Les chercheurs vont encore plus loin en combinant plusieurs appareils pour créer des illusions haptiques complexes. Dans un jeu en réalité virtuelle, par exemple, le joueur qui soulève un marteau de Thor, frappé par un éclair, ressent d’abord une vibration dans la manette, puis une seconde dans sa montre connectée, et enfin une dernière dans son sac à dos. L’effet? L’impression que la décharge traverse réellement son corps. Les essais menés auprès des joueurs et joueuses montrent que ces sensations amplifient l’immersion et augmentent le plaisir de jeu.

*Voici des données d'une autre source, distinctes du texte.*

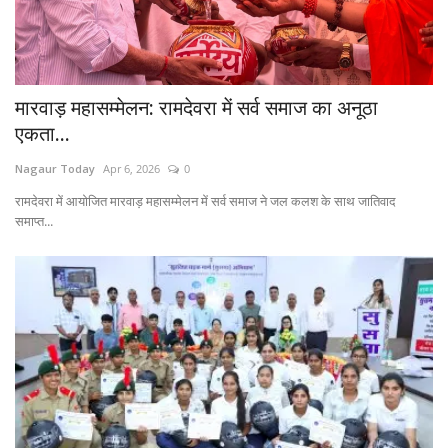
मारवाड़ महासम्मेलन: रामदेवरा में सर्व समाज का अनूठा
एकता...
Nagaur Today
Apr 6, 2026
0
रामदेवरा में आयोजित मारवाड़ महासम्मेलन में सर्व समाज ने जल कलश के साथ जातिवाद
समाप्त...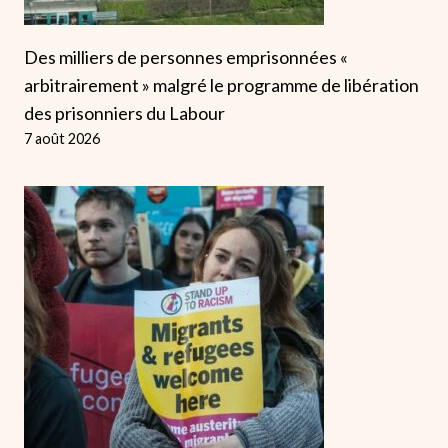
Des milliers de personnes emprisonnées «
arbitrairement » malgré le programme de libération
des prisonniers du Labour
7 août 2026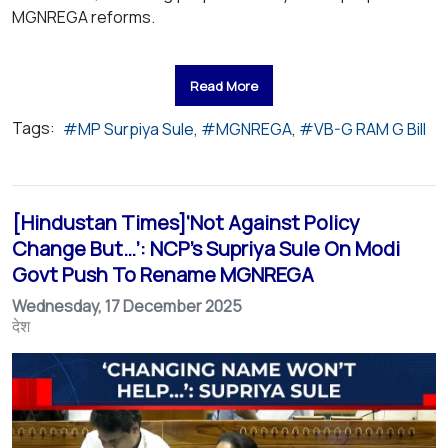
MGNREGA reforms.
Read More
Tags:
MP Surpiya Sule
MGNREGA
VB-G RAM G Bill
[Hindustan Times]‘Not Against Policy
Change But…’: NCP’s Supriya Sule On Modi
Govt Push To Rename MGNREGA
Wednesday, 17 December 2025
देश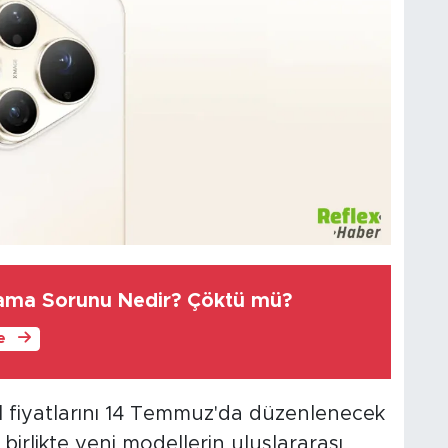
mama Sorunu Nedir? Çöktü mü?
le
l fiyatlarını 14 Temmuz'da düzenlenecek
birlikte yeni modellerin uluslararası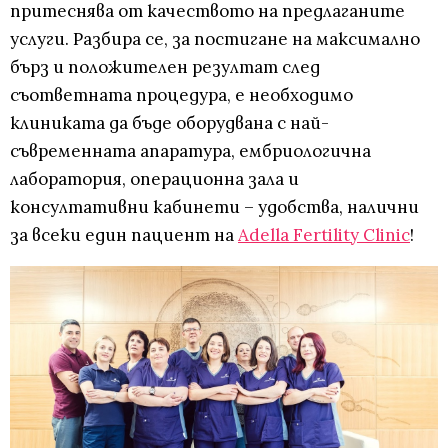
притеснява от качеството на предлаганите
услуги. Разбира се, за постигане на максимално
бърз и положителен резултат след
съответната процедура, е необходимо
клиниката да бъде оборудвана с най-
съвременната апаратура, ембриологична
лаборатория, операционна зала и
консултативни кабинети – удобства, налични
за всеки един пациент на
Adella Fertility Clinic
!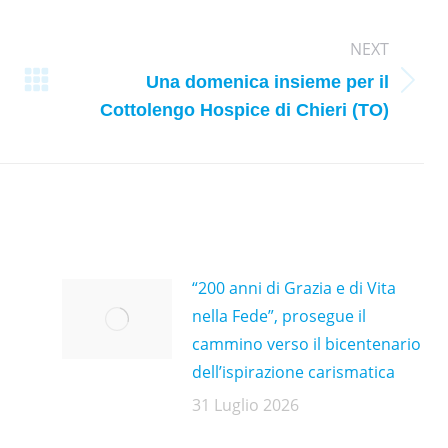
NEXT
Una domenica insieme per il
Next
Cottolengo Hospice di Chieri (TO)
post:
“200 anni di Grazia e di Vita
nella Fede”, prosegue il
cammino verso il bicentenario
dell’ispirazione carismatica
31 Luglio 2026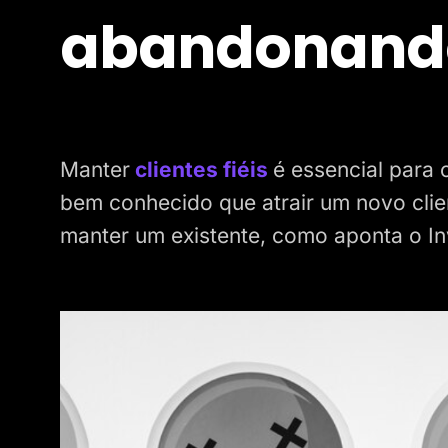
abandonand
Manter
clientes fiéis
é essencial para 
bem conhecido que atrair um novo clie
manter um existente, como aponta o In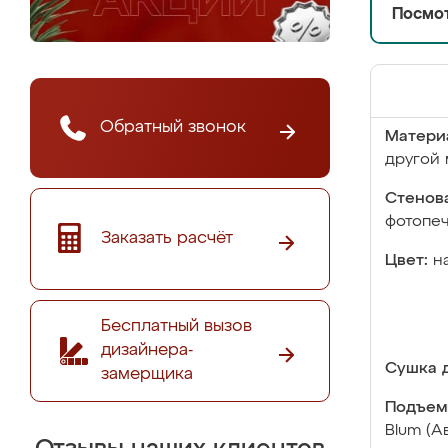
Посмот
Обратный звонок
Матери
другой 
Стенова
фотопе
Заказать расчёт
Цвет:
н
Бесплатный вызов
дизайнера-
Сушка д
замерщика
Подъем
Blum (А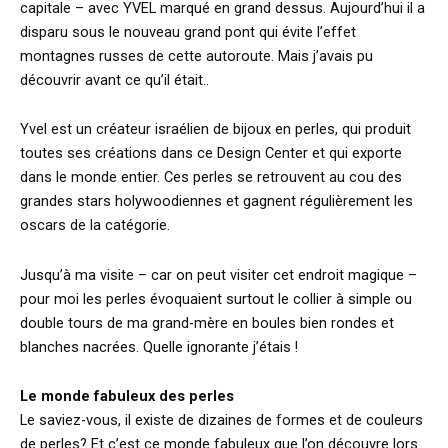
capitale – avec YVEL marqué en grand dessus. Aujourd’hui il a
disparu sous le nouveau grand pont qui évite l’effet
montagnes russes de cette autoroute. Mais j’avais pu
découvrir avant ce qu’il était..
Yvel est un créateur israélien de bijoux en perles, qui produit
toutes ses créations dans ce Design Center et qui exporte
dans le monde entier. Ces perles se retrouvent au cou des
grandes stars holywoodiennes et gagnent régulièrement les
oscars de la catégorie.
Jusqu’à ma visite – car on peut visiter cet endroit magique –
pour moi les perles évoquaient surtout le collier à simple ou
double tours de ma grand-mère en boules bien rondes et
blanches nacrées. Quelle ignorante j’étais !
Le monde fabuleux des perles
Le saviez-vous, il existe de dizaines de formes et de couleurs
de perles? Et c’est ce monde fabuleux que l’on découvre lors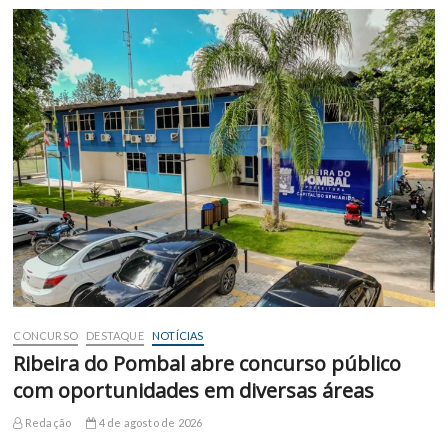
CONCURSO
DESTAQUE
NOTÍCIAS
Ribeira do Pombal abre concurso público
com oportunidades em diversas áreas
Redação
4 de agosto de 2026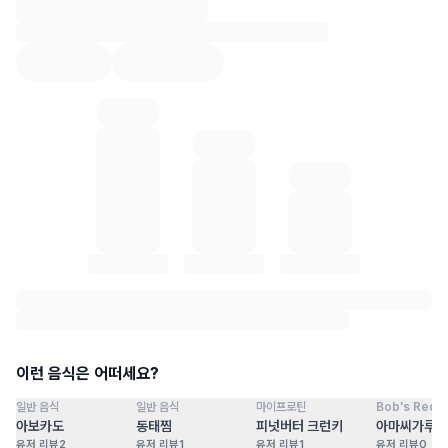
혈당 통계 로딩 중
이런 음식은 어떠세요?
일반 음식
일반 음식
마이프로틴
Bob's Red Mi
점
100
점
100
점
100
점
아보카도
동태찜
피넛버터 크런키
아마씨가루
유저 리뷰
2
유저 리뷰
1
유저 리뷰
1
유저 리뷰
0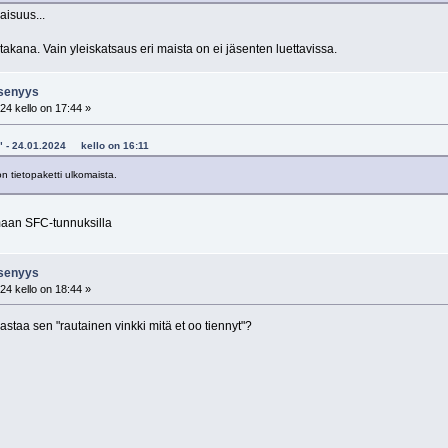
aisuus...
akana. Vain yleiskatsaus eri maista on ei jäsenten luettavissa.
jäsenyys
24 kello on 17:44 »
si" - 24.01.2024 kello on 16:11
on tietopaketti ulkomaista.
maan SFC-tunnuksilla
jäsenyys
24 kello on 18:44 »
astaa sen "rautainen vinkki mitä et oo tiennyt"?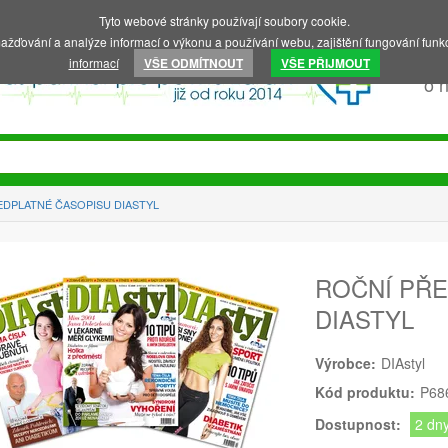
Tyto webové stránky používají soubory cookie.
ažďování a analýze informací o výkonu a používání webu, zajištění fungování funkc
informací
VŠE ODMÍTNOUT
VŠE PŘIJMOUT
o 
EDPLATNÉ ČASOPISU DIASTYL
ROČNÍ PŘ
DIASTYL
Výrobce:
DIAstyl
Kód produktu:
P68
Dostupnost:
2 dn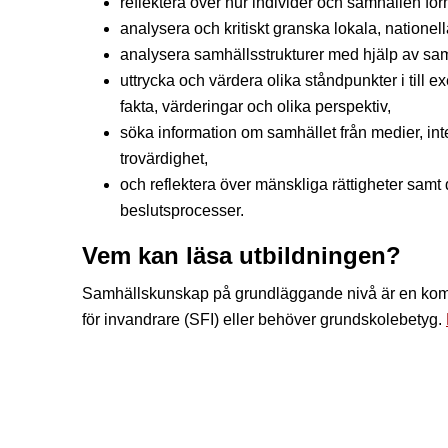
reflektera över hur individer och samhällen fo
analysera och kritiskt granska lokala, nationel
analysera samhällsstrukturer med hjälp av sa
uttrycka och värdera olika ståndpunkter i till 
fakta, värderingar och olika perspektiv,
söka information om samhället från medier, int
trovärdighet,
och reflektera över mänskliga rättigheter samt 
beslutsprocesser.
Vem kan läsa utbildningen?
Samhällskunskap på grundläggande nivå är en komm
för invandrare (SFI) eller behöver grundskolebetyg.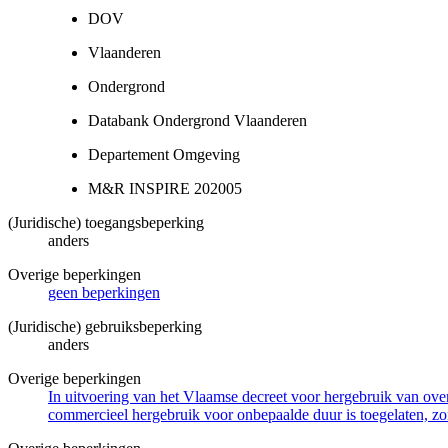
DOV
Vlaanderen
Ondergrond
Databank Ondergrond Vlaanderen
Departement Omgeving
M&R INSPIRE 202005
(Juridische) toegangsbeperking
anders
Overige beperkingen
geen beperkingen
(Juridische) gebruiksbeperking
anders
Overige beperkingen
In uitvoering van het Vlaamse decreet voor hergebruik van overh
commercieel hergebruik voor onbepaalde duur is toegelaten, zo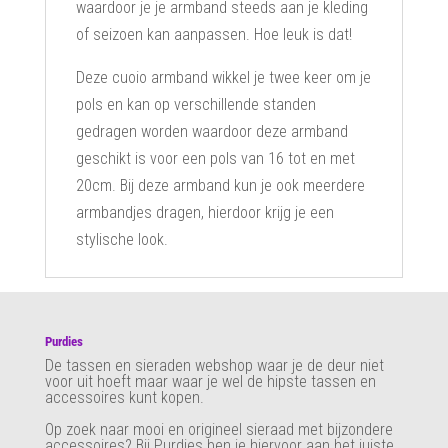
waardoor je je armband steeds aan je kleding
of seizoen kan aanpassen. Hoe leuk is dat!
Deze cuoio armband wikkel je twee keer om je
pols en kan op verschillende standen
gedragen worden waardoor deze armband
geschikt is voor een pols van 16 tot en met
20cm. Bij deze armband kun je ook meerdere
armbandjes dragen, hierdoor krijg je een
stylische look.
Purdies
De tassen en sieraden webshop waar je de deur niet
voor uit hoeft maar waar je wel de hipste tassen en
accessoires kunt kopen.
Op zoek naar mooi en origineel sieraad met bijzondere
accessoires? Bij Purdies
ben je hiervoor aan het juiste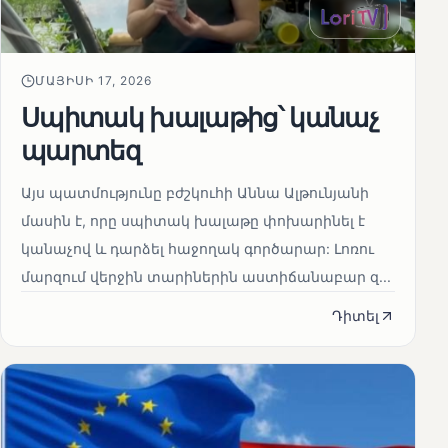
ՄԱՅԻՍԻ 17, 2026
Սպիտակ խալաթից՝ կանաչ
պարտեզ
Այս պատմությունը բժշկուհի Աննա Ալթունյանի
մասին է, որը սպիտակ խալաթը փոխարինել է
կանաչով և դարձել հաջողակ գործարար: Լոռու
մարզում վերջին տարիներին աստիճանաբար զ...
Դիտել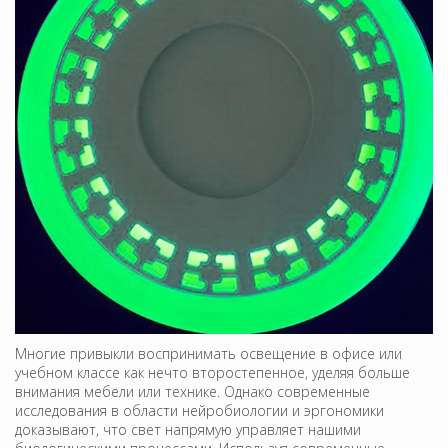
Многие привыкли воспринимать освещение в офисе или
учебном классе как нечто второстепенное, уделяя больше
внимания мебели или технике. Однако современные
исследования в области нейробиологии и эргономики
доказывают, что свет напрямую управляет нашими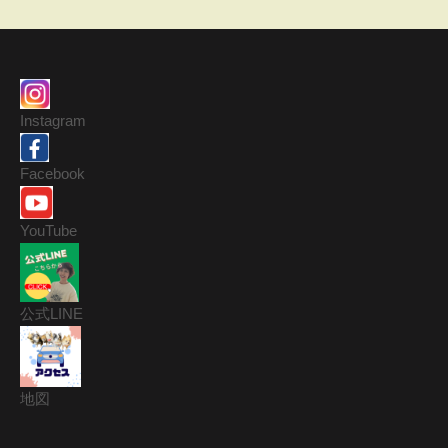
Instagram
Facebook
YouTube
公式LINE
地図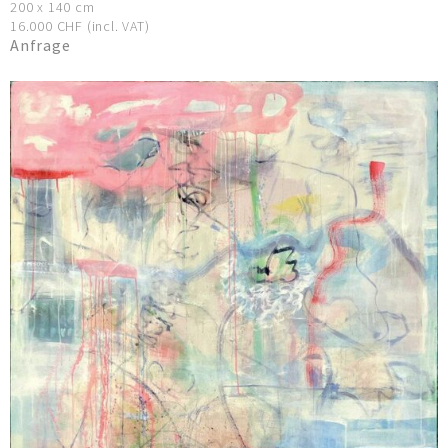
200 x 140 cm
16.000 CHF (incl. VAT)
Anfrage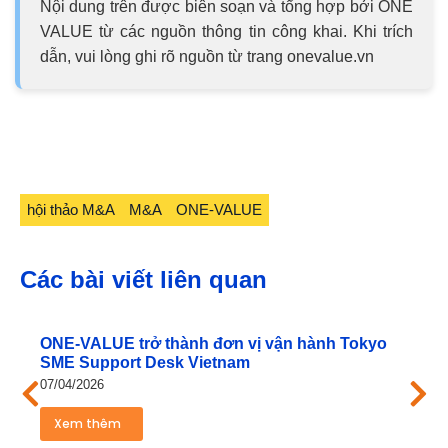
Nội dung trên được biên soạn và tổng hợp bởi ONE
VALUE từ các nguồn thông tin công khai. Khi trích
dẫn, vui lòng ghi rõ nguồn từ trang onevalue.vn
hội thảo M&A
M&A
ONE-VALUE
Các bài viết liên quan
ONE‑VALUE trở thành đơn vị vận hành Tokyo
SME Support Desk Vietnam
07/04/2026
Xem thêm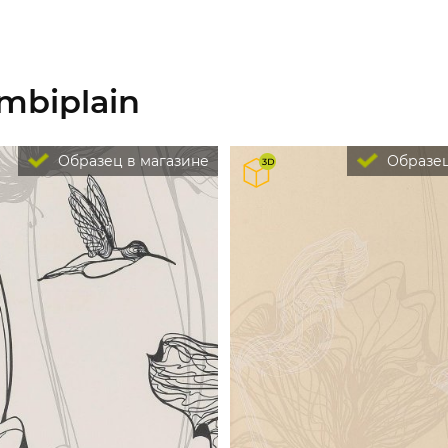
mbiplain
Образец в магазине
Образец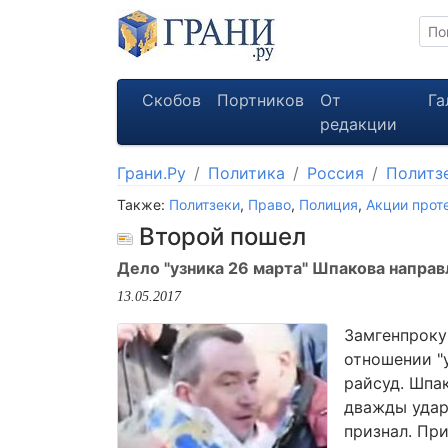
Скобов
Портников
От
Га
редакции
Грани.Ру
Политика
Россия
Политз
Также:
Политзеки
,
Право
,
Полиция
,
Акции прот
Второй пошел
Дело "узника 26 марта" Шпакова направ
13.05.2017
Замгенпроку
отношении "
райсуд. Шпа
дважды удар
признал. Пр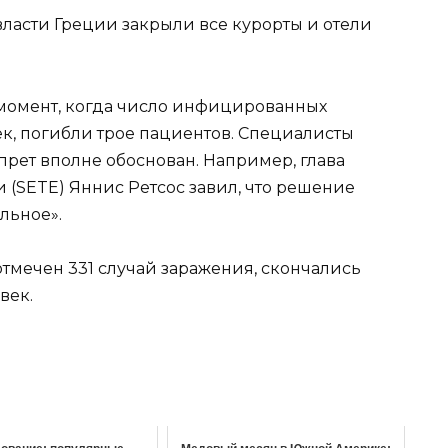
 власти Греции закрыли все курорты и отели
 момент, когда число инфицированных
ек, погибли трое пациентов. Специалисты
апрет вполне обоснован. Например, глава
(SETE) Яннис Ретсос завил, что решение
льное».
отмечен 331 случай заражения, скончались
век.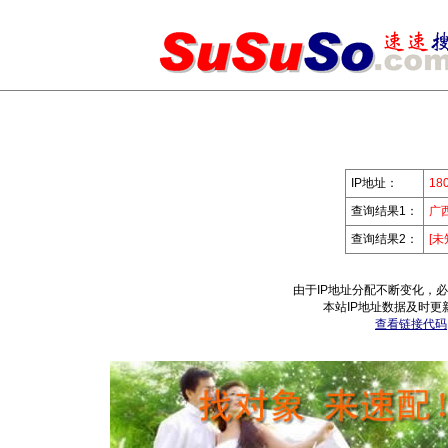
IP地址：
180
查询结果1：
广
查询结果2：
[未
由于IP地址分配不断变化，
本站IP地址数据及时更
查看链接代码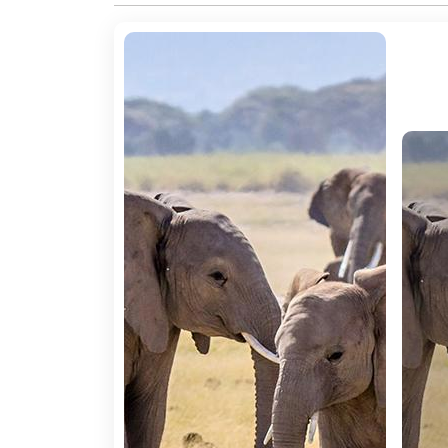
2º DIA PC NAIROBI / MASAI MAR
Pequeno-almoço e, por volta das 7h30 (hora
aeroporto para recolher os restantes pass
observar em qualquer altura do ano aqueles q
rinoceronte â bem como 540 espécies de av
espetacular vista panorâmica sobre esta gig
cidade de Narok, que é considerada a cap
primeiro safari no âReino do Leãoâ com reg
3º DIA PC - MASAI MARA
Estadia em regime de pensão completa. Assu
do-sol. Fotografe, filme, observe e desfrut
piquenique e passar o dia em safari, seguin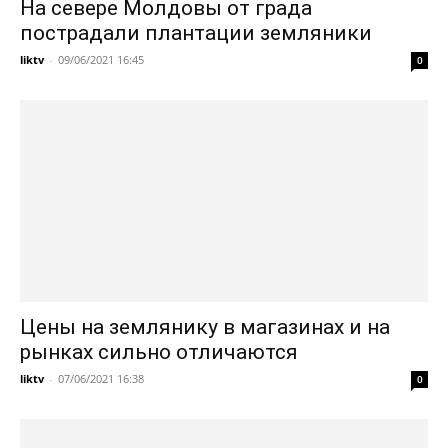
На севере Молдовы от града
пострадали плантации земляники
liktv
-
09/06/2021 16:45
0
Цены на землянику в магазинах и на
рынках сильно отличаются
liktv
-
07/06/2021 16:38
0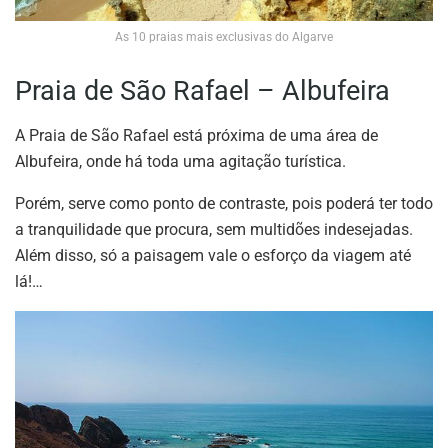
As 10 praias mais exclusivas do Algarve
Praia de São Rafael – Albufeira
A Praia de São Rafael está próxima de uma área de
Albufeira, onde há toda uma agitação turística.
Porém, serve como ponto de contraste, pois poderá ter todo
a tranquilidade que procura, sem multidões indesejadas.
Além disso, só a paisagem vale o esforço da viagem até
lá!…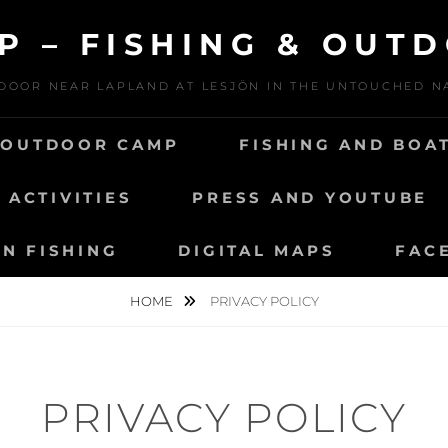
P – FISHING & OUT
DOOR NEAR LAPLAND AT LESJÖN IN THE UNTOUCHED 
 OUTDOOR CAMP
FISHING AND BOA
ACTIVITIES
PRESS AND YOUTUBE
N FISHING
DIGITAL MAPS
FAC
HOME
PRIVACY POLICY
PRIVACY POLICY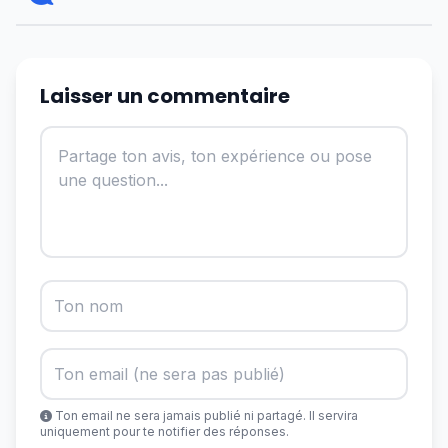
Laisser un commentaire
Ton email ne sera jamais publié ni partagé. Il servira
uniquement pour te notifier des réponses.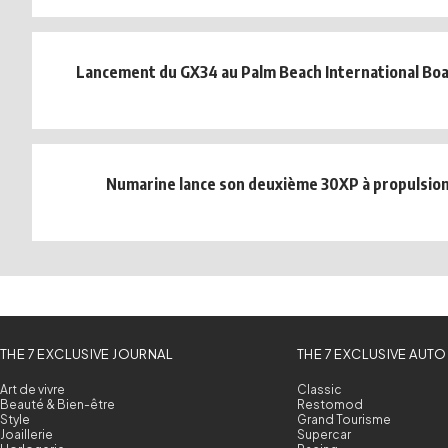
Lancement du GX34 au Palm Beach International Bo
Numarine lance son deuxième 30XP à propulsion
THE 7 EXCLUSIVE JOURNAL
THE 7 EXCLUSIVE AUTO
Art de vivre
Classic
Beauté & Bien-être
Restomod
Style
Grand Tourisme
Joaillerie
Supercar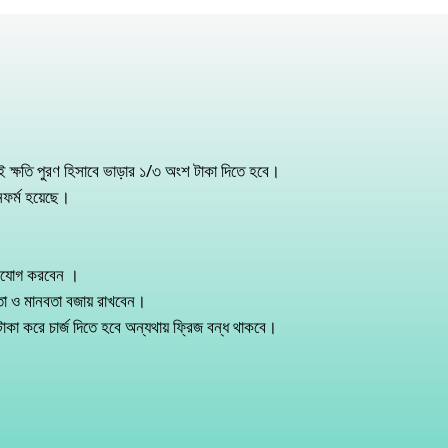
ক্ষতি পুরণ হিসাবে ভাড়ার ১/৩ অংশ টাকা দিতে হবে।
নফর্ম হয়েছে।
গাযোগ করবেন ।
তা ও মানবতা বজায় রাখবেন।
াকা করে চার্জ দিতে হবে অন্যথায় ফ্রিজ বন্ধ থাকবে।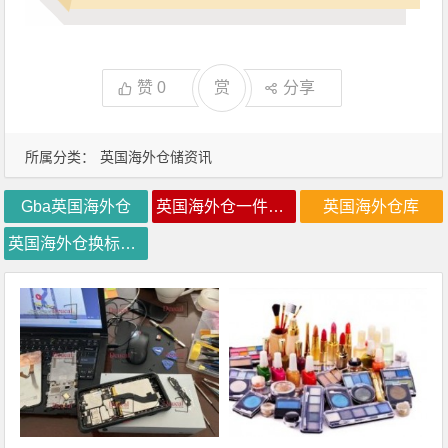
赞
0
赏
分享
所属分类：
英国海外仓储资讯
Gba英国海外仓
英国海外仓一件代发
英国海外仓库
英国海外仓换标价格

L’haptique, un allié de l’accessibilité

Les applications de cette recherche dépassent le divertissement. Dans un projet pensé pour les personnes non voyantes, des textures programmées sur un écran ou une table guident les doigts jusqu’à des objets ou transmettent de l’information sans recourir à la vue. Dans un autre, une plaque à ultrasons crée des zones de pression sur la peau : en passant la main au-dessus, on peut « sentir » des signaux tactiles, sans porter de gants ou d’appareils. L’équipe explore aussi la navigation intuitive à pied ou à vélo : une montre et un téléphone vibrent successivement pour indiquer de tourner à gauche ou à droite, évitant ainsi de regarder un écran.

Un étudiant utilise un oscilloscope et un clavier, illustrant des activités en technologie et mesures électroniques en laboratoire.
Électrovibration à partir d’une plaque de verre connectée et d’un clavier d’ordinateur modifié.

Vers l’haptique omniprésente

Pour Vincent Lévesque, nous entrons dans l’ère de l’haptique ubiquitaire : une époque où les objets qui nous entourent – montres, téléphones, claviers, surfaces de travail – intégreront naturellement des retours tactiles. L’haptique pourrait se fondre dans notre environnement : omniprésente, mais discrète, comme l’informatique moderne. Cette vision soulève cependant des défis. « Simuler le toucher, c’est mobiliser tout le corps », explique le chercheur. Contrairement à l’image ou au son, qui se captent par un seul organe, le toucher sollicite la peau, les muscles, les articulations. De plus, les appareils existants ne communiquent pas encore bien entre eux; il faut inventer des outils logiciels capables de coordonner montres, téléphones, tablettes et autres objets connectés.

Une révolution encore discrète

Les recherches de Vincent Lévesque visent aussi à démontrer la valeur ajoutée de l’haptique et à convaincre les entreprises d’investir. Les résultats pourraient transformer de nombreux secteurs : jeux vidéo, réalité augmentée et virtuelle, automobile, santé, objets connectés. « L’haptique rend nos interactions avec la technologie plus tangibles », résume-t-il. « Elle nous redonne littéralement le toucher que le numérique nous a fait perdre. »

Les travaux de Vincent Lévesque esquissent un avenir où le numérique ne se contentera plus d’être vu ou entendu : il pourra aussi être ressenti du bout des doigts.